### Required work
Pull every line with "untuk" from the material.

### Exercise materials
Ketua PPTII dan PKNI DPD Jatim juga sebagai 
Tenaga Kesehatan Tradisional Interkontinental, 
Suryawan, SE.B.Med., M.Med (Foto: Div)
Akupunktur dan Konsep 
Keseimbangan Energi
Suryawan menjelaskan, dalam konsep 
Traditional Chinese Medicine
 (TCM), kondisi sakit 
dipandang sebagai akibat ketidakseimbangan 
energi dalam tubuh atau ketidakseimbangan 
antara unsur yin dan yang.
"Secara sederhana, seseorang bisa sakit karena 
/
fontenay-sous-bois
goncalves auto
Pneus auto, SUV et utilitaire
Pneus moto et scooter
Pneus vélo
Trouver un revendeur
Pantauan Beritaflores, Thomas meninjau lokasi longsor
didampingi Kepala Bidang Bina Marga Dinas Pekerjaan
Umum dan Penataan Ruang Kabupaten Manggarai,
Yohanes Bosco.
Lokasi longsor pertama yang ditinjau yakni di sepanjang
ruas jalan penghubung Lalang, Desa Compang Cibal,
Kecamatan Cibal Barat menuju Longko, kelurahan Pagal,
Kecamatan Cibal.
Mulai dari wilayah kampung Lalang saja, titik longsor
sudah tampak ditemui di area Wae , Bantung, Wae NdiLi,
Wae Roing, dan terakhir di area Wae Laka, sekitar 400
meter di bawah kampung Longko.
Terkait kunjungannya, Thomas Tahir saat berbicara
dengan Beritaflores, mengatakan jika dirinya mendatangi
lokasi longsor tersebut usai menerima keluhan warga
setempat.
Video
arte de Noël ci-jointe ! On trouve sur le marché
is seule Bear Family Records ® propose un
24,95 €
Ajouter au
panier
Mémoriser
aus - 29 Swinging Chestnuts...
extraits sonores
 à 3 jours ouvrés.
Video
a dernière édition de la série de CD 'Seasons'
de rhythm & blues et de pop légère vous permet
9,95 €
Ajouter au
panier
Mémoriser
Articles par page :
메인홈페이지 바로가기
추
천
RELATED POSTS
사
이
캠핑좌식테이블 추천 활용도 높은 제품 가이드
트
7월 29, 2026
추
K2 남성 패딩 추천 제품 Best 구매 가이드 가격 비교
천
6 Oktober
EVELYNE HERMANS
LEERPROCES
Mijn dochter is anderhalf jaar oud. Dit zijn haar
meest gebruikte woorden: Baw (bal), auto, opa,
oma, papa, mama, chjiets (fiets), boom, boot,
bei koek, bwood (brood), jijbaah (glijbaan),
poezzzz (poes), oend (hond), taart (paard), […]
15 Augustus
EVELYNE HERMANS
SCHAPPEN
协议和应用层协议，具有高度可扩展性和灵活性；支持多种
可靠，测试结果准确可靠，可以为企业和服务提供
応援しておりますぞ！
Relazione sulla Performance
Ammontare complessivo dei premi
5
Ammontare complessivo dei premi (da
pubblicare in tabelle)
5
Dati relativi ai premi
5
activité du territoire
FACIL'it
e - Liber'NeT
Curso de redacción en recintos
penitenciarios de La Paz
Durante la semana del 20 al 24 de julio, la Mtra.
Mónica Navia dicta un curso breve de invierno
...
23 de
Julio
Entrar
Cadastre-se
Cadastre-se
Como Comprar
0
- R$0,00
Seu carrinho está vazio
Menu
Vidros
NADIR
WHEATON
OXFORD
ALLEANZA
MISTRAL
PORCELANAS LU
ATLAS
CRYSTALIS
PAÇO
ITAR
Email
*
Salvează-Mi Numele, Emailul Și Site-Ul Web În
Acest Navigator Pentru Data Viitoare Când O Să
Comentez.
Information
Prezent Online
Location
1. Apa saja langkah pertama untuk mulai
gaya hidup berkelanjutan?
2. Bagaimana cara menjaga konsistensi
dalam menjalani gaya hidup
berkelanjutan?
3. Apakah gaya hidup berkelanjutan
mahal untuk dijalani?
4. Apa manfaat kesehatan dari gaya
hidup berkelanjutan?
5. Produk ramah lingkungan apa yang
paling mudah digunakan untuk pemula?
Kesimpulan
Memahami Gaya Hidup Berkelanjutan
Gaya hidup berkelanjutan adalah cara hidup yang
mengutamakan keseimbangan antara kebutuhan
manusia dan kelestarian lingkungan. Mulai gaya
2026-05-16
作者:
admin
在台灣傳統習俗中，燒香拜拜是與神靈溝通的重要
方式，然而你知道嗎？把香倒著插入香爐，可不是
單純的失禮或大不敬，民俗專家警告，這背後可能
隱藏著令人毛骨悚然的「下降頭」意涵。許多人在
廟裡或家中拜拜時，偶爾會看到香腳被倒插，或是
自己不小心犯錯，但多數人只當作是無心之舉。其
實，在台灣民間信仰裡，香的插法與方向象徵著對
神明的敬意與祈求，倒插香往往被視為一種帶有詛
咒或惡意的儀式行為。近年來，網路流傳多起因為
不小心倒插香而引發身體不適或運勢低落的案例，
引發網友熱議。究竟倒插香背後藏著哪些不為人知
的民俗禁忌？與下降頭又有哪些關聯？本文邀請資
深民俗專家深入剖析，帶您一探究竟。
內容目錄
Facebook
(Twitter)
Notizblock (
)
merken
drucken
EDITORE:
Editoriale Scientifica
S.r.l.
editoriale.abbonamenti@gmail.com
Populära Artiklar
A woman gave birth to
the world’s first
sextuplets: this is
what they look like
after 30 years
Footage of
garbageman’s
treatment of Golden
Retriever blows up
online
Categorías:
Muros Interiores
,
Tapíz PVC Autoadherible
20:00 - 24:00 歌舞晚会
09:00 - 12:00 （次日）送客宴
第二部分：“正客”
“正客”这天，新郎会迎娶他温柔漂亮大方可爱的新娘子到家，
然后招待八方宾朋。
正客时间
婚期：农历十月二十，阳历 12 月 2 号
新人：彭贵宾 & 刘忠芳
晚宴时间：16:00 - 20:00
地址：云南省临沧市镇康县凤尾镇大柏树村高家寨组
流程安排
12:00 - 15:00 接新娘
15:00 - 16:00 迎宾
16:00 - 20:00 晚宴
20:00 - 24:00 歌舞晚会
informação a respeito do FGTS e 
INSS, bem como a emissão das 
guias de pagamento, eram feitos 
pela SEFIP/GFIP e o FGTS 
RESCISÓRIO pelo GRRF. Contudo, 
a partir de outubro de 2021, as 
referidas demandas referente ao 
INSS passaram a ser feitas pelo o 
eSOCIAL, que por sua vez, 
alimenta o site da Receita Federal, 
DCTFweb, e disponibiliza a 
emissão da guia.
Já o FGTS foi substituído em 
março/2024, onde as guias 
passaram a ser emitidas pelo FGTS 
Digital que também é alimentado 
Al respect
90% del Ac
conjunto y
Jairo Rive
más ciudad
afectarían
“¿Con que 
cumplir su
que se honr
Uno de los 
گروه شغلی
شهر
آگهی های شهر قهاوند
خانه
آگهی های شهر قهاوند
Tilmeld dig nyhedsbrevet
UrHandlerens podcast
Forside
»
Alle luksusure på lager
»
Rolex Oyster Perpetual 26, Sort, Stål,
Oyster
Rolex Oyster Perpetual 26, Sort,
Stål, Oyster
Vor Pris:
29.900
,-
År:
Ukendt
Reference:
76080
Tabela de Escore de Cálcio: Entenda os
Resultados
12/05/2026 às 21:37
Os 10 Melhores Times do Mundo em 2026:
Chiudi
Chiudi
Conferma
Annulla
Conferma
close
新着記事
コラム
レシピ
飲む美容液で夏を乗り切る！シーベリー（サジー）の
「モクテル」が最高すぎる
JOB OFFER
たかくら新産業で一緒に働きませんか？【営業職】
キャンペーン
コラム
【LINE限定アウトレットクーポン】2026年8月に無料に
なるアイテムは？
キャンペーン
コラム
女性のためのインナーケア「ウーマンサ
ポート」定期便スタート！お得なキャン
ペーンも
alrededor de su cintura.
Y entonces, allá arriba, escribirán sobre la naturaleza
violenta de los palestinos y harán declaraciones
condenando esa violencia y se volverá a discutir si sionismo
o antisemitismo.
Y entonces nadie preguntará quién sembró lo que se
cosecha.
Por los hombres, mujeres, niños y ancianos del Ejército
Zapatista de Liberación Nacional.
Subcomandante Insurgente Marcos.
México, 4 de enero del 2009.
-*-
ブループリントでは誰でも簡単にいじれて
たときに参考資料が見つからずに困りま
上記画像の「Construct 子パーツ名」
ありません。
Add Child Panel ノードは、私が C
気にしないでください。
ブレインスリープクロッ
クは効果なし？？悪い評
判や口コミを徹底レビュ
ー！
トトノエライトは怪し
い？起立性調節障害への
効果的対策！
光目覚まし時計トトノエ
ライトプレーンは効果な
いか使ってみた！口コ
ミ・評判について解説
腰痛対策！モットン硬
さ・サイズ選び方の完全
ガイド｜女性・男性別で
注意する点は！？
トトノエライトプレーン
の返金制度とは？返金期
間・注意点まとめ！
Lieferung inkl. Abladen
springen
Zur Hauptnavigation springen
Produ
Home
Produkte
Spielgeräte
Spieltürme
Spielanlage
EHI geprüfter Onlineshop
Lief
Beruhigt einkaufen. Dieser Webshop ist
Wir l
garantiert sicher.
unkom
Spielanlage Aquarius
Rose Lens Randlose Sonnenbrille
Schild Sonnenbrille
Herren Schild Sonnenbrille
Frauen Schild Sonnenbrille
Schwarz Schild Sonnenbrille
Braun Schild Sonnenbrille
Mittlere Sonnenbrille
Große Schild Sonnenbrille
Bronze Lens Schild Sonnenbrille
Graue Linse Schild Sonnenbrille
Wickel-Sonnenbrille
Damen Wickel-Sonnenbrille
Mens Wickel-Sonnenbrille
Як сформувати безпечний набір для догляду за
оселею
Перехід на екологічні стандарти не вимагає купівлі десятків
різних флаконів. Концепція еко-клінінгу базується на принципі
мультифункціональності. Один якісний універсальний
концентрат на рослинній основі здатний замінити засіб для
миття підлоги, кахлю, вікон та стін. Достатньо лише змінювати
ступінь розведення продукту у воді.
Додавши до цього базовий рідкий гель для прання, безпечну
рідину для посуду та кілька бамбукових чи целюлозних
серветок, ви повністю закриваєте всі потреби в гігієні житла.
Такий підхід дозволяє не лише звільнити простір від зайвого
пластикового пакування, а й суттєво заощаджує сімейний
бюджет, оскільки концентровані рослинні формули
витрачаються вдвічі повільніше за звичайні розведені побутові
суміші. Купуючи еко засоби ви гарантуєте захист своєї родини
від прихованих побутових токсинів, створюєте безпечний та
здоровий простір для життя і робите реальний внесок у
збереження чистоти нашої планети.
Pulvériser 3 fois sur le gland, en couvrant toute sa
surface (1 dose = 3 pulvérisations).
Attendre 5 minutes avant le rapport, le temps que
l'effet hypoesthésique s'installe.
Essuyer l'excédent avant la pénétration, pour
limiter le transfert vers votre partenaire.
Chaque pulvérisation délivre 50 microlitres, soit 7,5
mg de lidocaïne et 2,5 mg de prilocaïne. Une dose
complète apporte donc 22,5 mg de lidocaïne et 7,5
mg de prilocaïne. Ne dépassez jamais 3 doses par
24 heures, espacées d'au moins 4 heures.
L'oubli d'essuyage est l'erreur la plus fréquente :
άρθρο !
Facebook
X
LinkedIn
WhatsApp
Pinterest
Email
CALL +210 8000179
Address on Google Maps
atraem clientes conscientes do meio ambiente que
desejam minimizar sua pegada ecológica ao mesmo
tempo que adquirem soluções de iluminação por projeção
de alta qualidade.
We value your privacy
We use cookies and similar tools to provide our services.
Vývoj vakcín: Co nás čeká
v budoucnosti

### Expected answer
1. Apa saja langkah pertama untuk mulai
mahal untuk dijalani?
paling mudah digunakan untuk pemula?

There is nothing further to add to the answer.